When Mr. Owens told me my claim had no merit he referred me to case law, COX v. INTERNATIONAL LONGSHOREMEN’S ASSOCIATION, LOCAL 1273, et al. After researching and reviewing this case law I found it supported my claims and that Mr. Owens did not understand the employment arrangement in the longshore industry with the PMA. I do not believe Mr. Owens made any real and sincere effort to discover the truth and secure my rights.
Both the VETS and the DOJ contend that my claim has no merit. However, they do not state a basis for that contention. If my claim has no merit, then explain to me what criteria I fail to meet.
I meet all the criteria of VRRA, VEVRAA and USERRA. I have been denied my veteran’s rights continuously over the last thirty-five (35) years. I have endured thirty-five (35) years of discrimination, retaliation, harassment, blackballing and creation of a hostile work environment.

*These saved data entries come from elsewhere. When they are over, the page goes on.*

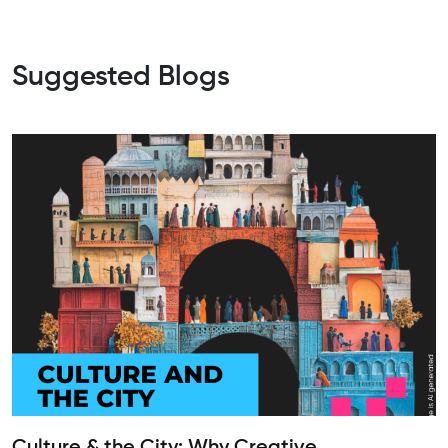
Suggested Blogs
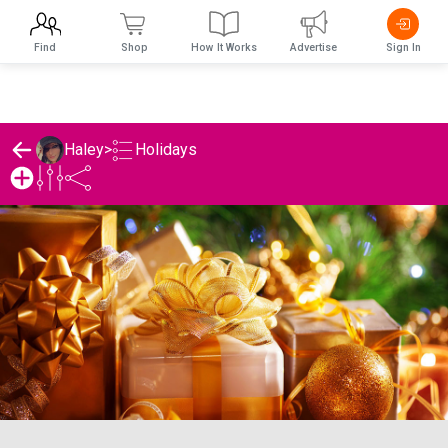
Find
Shop
How It Works
Advertise
Sign In
Holidays
Haley
>
Haley's Holidays List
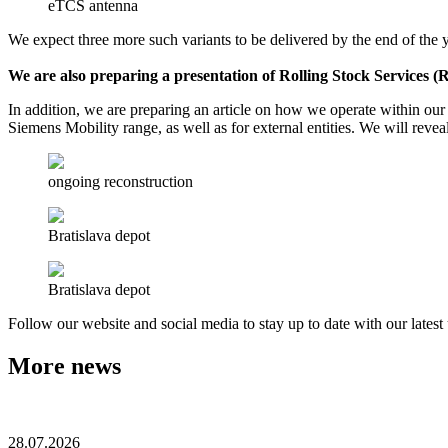
eTCS antenna
We expect three more such variants to be delivered by the end of the ye
We are also preparing a presentation of Rolling Stock Services 
In addition, we are preparing an article on how we operate within ou
Siemens Mobility range, as well as for external entities. We will reveal
ongoing reconstruction
Bratislava depot
Bratislava depot
Follow our website and social media to stay up to date with our lates
More news
28.07.2026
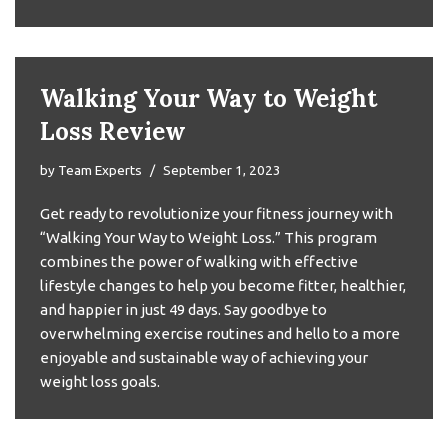
Walking Your Way to Weight
Loss Review
by
Team Experts
September 1, 2023
Get ready to revolutionize your fitness journey with
“Walking Your Way to Weight Loss.” This program
combines the power of walking with effective
lifestyle changes to help you become fitter, healthier,
and happier in just 49 days. Say goodbye to
overwhelming exercise routines and hello to a more
enjoyable and sustainable way of achieving your
weight loss goals.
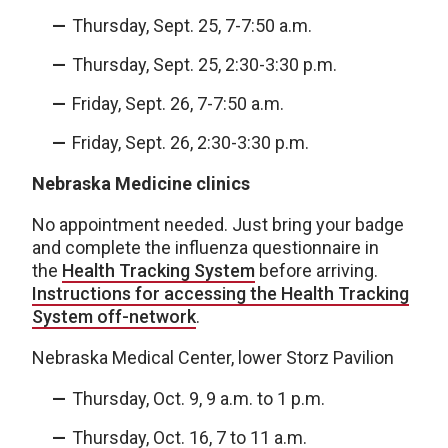
Thursday, Sept. 25, 7-7:50 a.m.
Thursday, Sept. 25, 2:30-3:30 p.m.
Friday, Sept. 26, 7-7:50 a.m.
Friday, Sept. 26, 2:30-3:30 p.m.
Nebraska Medicine clinics
No appointment needed. Just bring your badge
and complete the influenza questionnaire in
the
Health Tracking System
before arriving.
Instructions for accessing the Health Tracking
System off-network
.
Nebraska Medical Center, lower Storz Pavilion
Thursday, Oct. 9, 9 a.m. to 1 p.m.
Thursday, Oct. 16, 7 to 11 a.m.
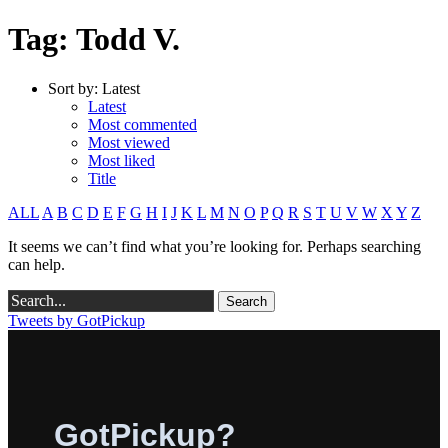
Tag: Todd V.
Sort by:
Latest
Latest
Most commented
Most viewed
Most liked
Title
ALL
A
B
C
D
E
F
G
H
I
J
K
L
M
N
O
P
Q
R
S
T
U
V
W
X
Y
Z
It seems we can’t find what you’re looking for. Perhaps searching
can help.
Tweets by GotPickup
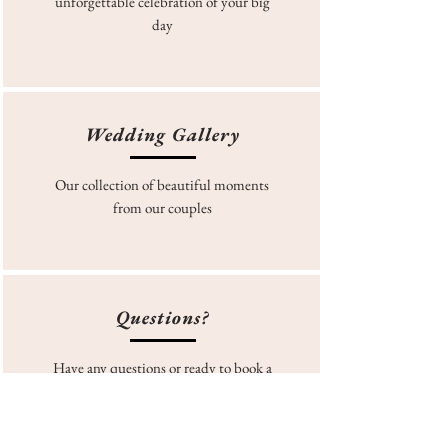
unforgettable celebration of your big
day
Wedding Gallery
Our collection of beautiful moments
from our couples
Questions?
Have any questions or ready to book a
site tour? Fill in our form today!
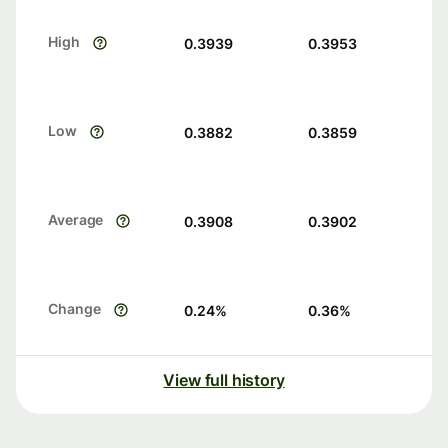
High
0.3939
0.3953
Low
0.3882
0.3859
Average
0.3908
0.3902
Change
0.24
%
0.36
%
View full history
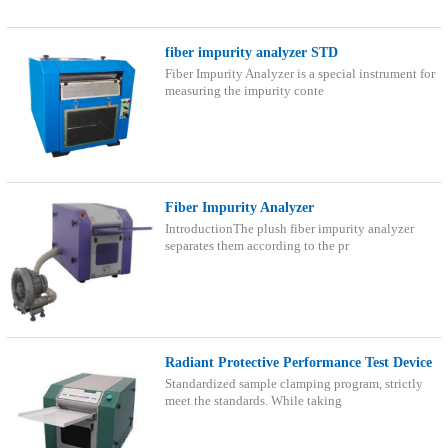
fiber impurity analyzer STD
Fiber Impurity Analyzer is a special instrument for
measuring the impurity conte
Fiber Impurity Analyzer
IntroductionThe plush fiber impurity analyzer
separates them according to the pr
Radiant Protective Performance Test Device
Standardized sample clamping program, strictly
meet the standards. While taking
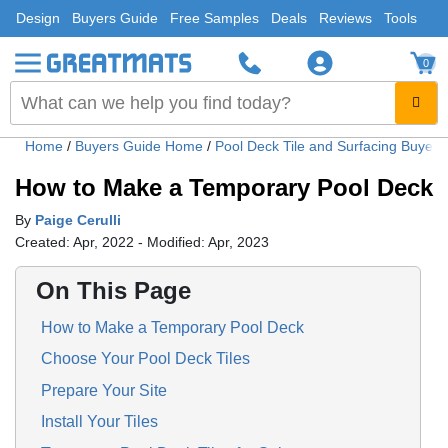
Design
Buyers Guide
Free Samples
Deals
Reviews
Tools
0
Home
/
Buyers Guide Home
/
Pool Deck Tile and Surfacing Buyer
How to Make a Temporary Pool Deck
By
Paige Cerulli
Created: Apr, 2022 - Modified: Apr, 2023
On This Page
How to Make a Temporary Pool Deck
Choose Your Pool Deck Tiles
Prepare Your Site
Install Your Tiles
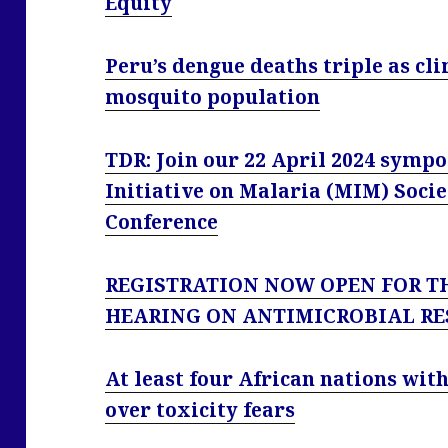
Equity
Peru’s dengue deaths triple as cl
mosquito population
TDR: Join our 22 April 2024 sympo
Initiative on Malaria (MIM) Socie
Conference
REGISTRATION NOW OPEN FOR T
HEARING ON ANTIMICROBIAL RE
At least four African nations wi
over toxicity fears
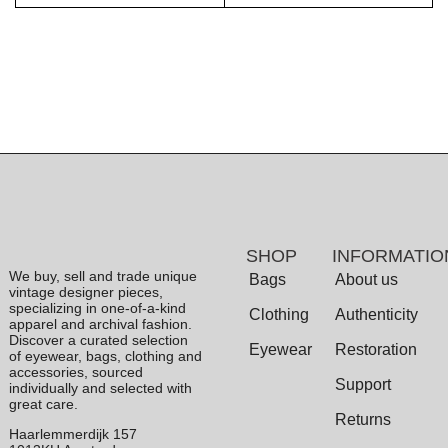
SHOP
INFORMATIO
We buy, sell and trade unique
Bags
About us
vintage designer pieces,
specializing in one-of-a-kind
Clothing
Authenticity
apparel and archival fashion.
Discover a curated selection
Eyewear
Restoration
of eyewear, bags, clothing and
accessories, sourced
Support
individually and selected with
great care.
Returns
Haarlemmerdijk 157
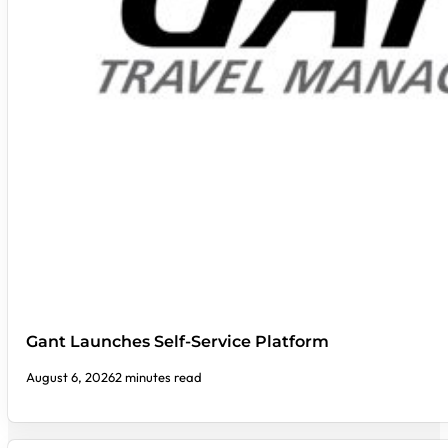
Gant Launches Self-Service Platform
August 6, 2026
2 minutes read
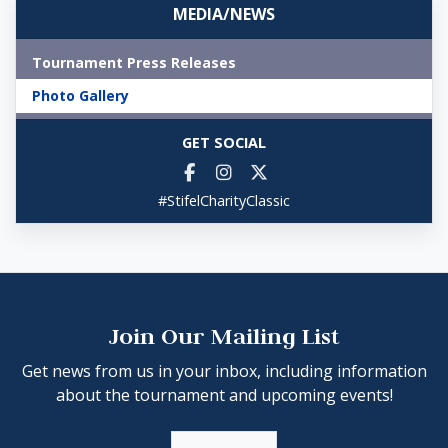
MEDIA/NEWS
Tournament Press Releases
Photo Gallery
GET SOCIAL
#StifelCharityClassic
Join Our Mailing List
Get news from us in your inbox, including information
about the tournament and upcoming events!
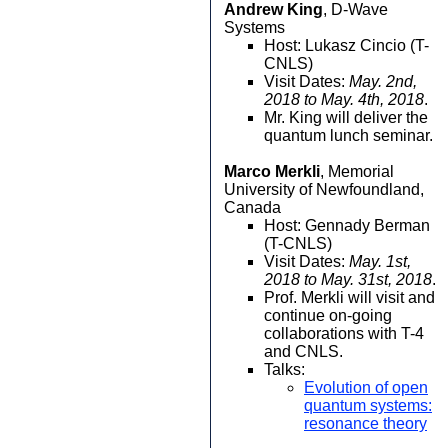
Andrew King
, D-Wave
Systems
Host: Lukasz Cincio (T-
CNLS)
Visit Dates:
May. 2nd,
2018 to May. 4th, 2018
.
Mr. King will deliver the
quantum lunch seminar.
Marco Merkli
, Memorial
University of Newfoundland,
Canada
Host: Gennady Berman
(T-CNLS)
Visit Dates:
May. 1st,
2018 to May. 31st, 2018
.
Prof. Merkli will visit and
continue on-going
collaborations with T-4
and CNLS.
Talks:
Evolution of open
quantum systems:
resonance theory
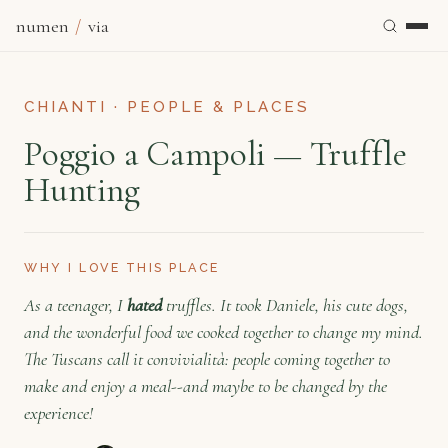
numen
/
via
CHIANTI · PEOPLE & PLACES
Poggio a Campoli — Truffle
Hunting
WHY I LOVE THIS PLACE
As a teenager, I
hated
truffles. It took Daniele, his cute dogs,
and the wonderful food we cooked together to change my mind.
The Tuscans call it convivialità: people coming together to
make and enjoy a meal--and maybe to be changed by the
experience!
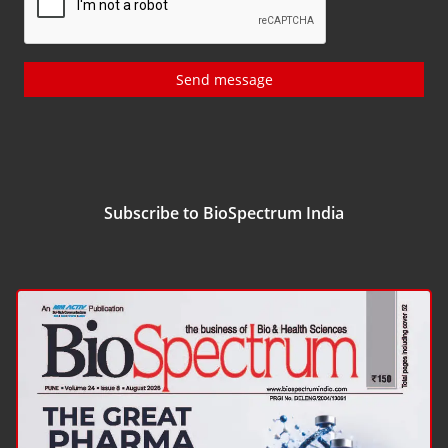
Send message
Subscribe to BioSpectrum India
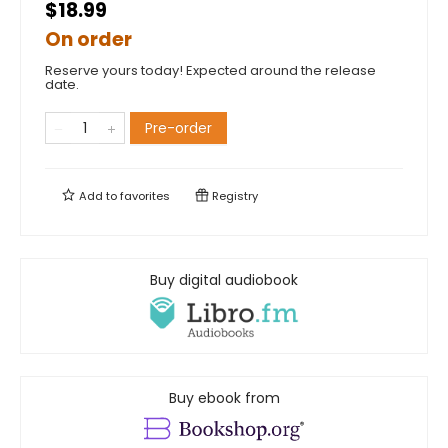
$18.99
On order
Reserve yours today! Expected around the release
date.
Pre-order
Add to
favorites
Registry
Buy digital audiobook
Buy ebook from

Not only do I meet all the criteria of all the veteran laws but all of the subsequent case laws and precedents, also, support my claims and contentions.
Beginning in May of 1990 through April of 2003 the PMA adopted new policies regarding veterans’ reemployment rights which all support my claims and contentions.
However, with each new policy the PMA still refuses to grant me my veteran’s reemployment rights when I request them. The PMA fails to grant me any consideration under their new policies even when there are provisions within the new policy for such consideration.
The PMA has continuously discriminated and retaliated against me by: 1) not processing my grievances properly through the grievance machinery according to the collective bargaining agreements, 2) failing to respond to certified letters, 3) failing to give me fair and equal treatment as other employees who are veterans, 4) failing to act in “Good Faith” and 5) failing to train, transfer and promote me according to the contract and law.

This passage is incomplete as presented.